When asked which areas in MarTech hold the most promise for improving customer success, 8x8 Product Marketing Manager and micro influencer, Jeremy Watkins, told me an anecdote about a recent business trip of his.
“I showed up at my hotel at the end of a long day, turned on the television, and right there on my screen was ‘Welcome, Jeremy Watkin.’ That level of personalization seems so simple that you might wonder why it would stand out as an extraordinary experience. The fact of the matter is that very few companies personalize the customer experience at all.

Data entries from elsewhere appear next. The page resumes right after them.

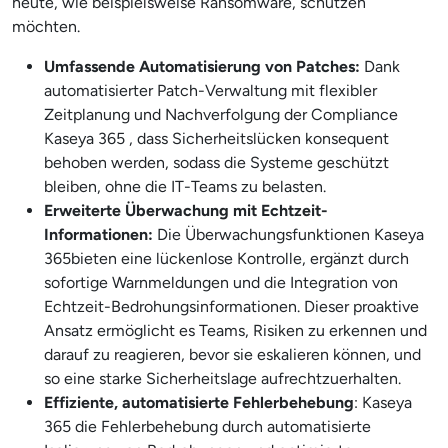
heute, wie beispielsweise Ransomware, schützen
möchten.
Umfassende Automatisierung von Patches:
Dank
automatisierter Patch-Verwaltung mit flexibler
Zeitplanung und Nachverfolgung der Compliance
Kaseya 365 , dass Sicherheitslücken konsequent
behoben werden, sodass die Systeme geschützt
bleiben, ohne die IT-Teams zu belasten.
Erweiterte Überwachung mit Echtzeit-
Informationen:
Die Überwachungsfunktionen Kaseya
365bieten eine lückenlose Kontrolle, ergänzt durch
sofortige Warnmeldungen und die Integration von
Echtzeit-Bedrohungsinformationen. Dieser proaktive
Ansatz ermöglicht es Teams, Risiken zu erkennen und
darauf zu reagieren, bevor sie eskalieren können, und
so eine starke Sicherheitslage aufrechtzuerhalten.
Effiziente, automatisierte Fehlerbehebung
: Kaseya
365 die Fehlerbehebung durch automatisierte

CRM isn’t a new thing, but getting the CRM to talk to the television in a hotel room and a variety of other systems that can personalize and even proactively address customer issues, takes customer success to the next level.”
On a technical level, nothing in Jeremy’s experience was that spectacular.This sophisticated degree of personalization, which is currently being utilized by a number of tech forward companies, will soon become an expectation rather than a surprise. The real ‘wow factor’ was that the company cared enough to deliver this degree of personalization. The tech industry is filled with marketing software, with some solutions composed of several parts digital snake oil. Identify the correct solution for your business and committing the resources needed to implement it is where the challenge comes in.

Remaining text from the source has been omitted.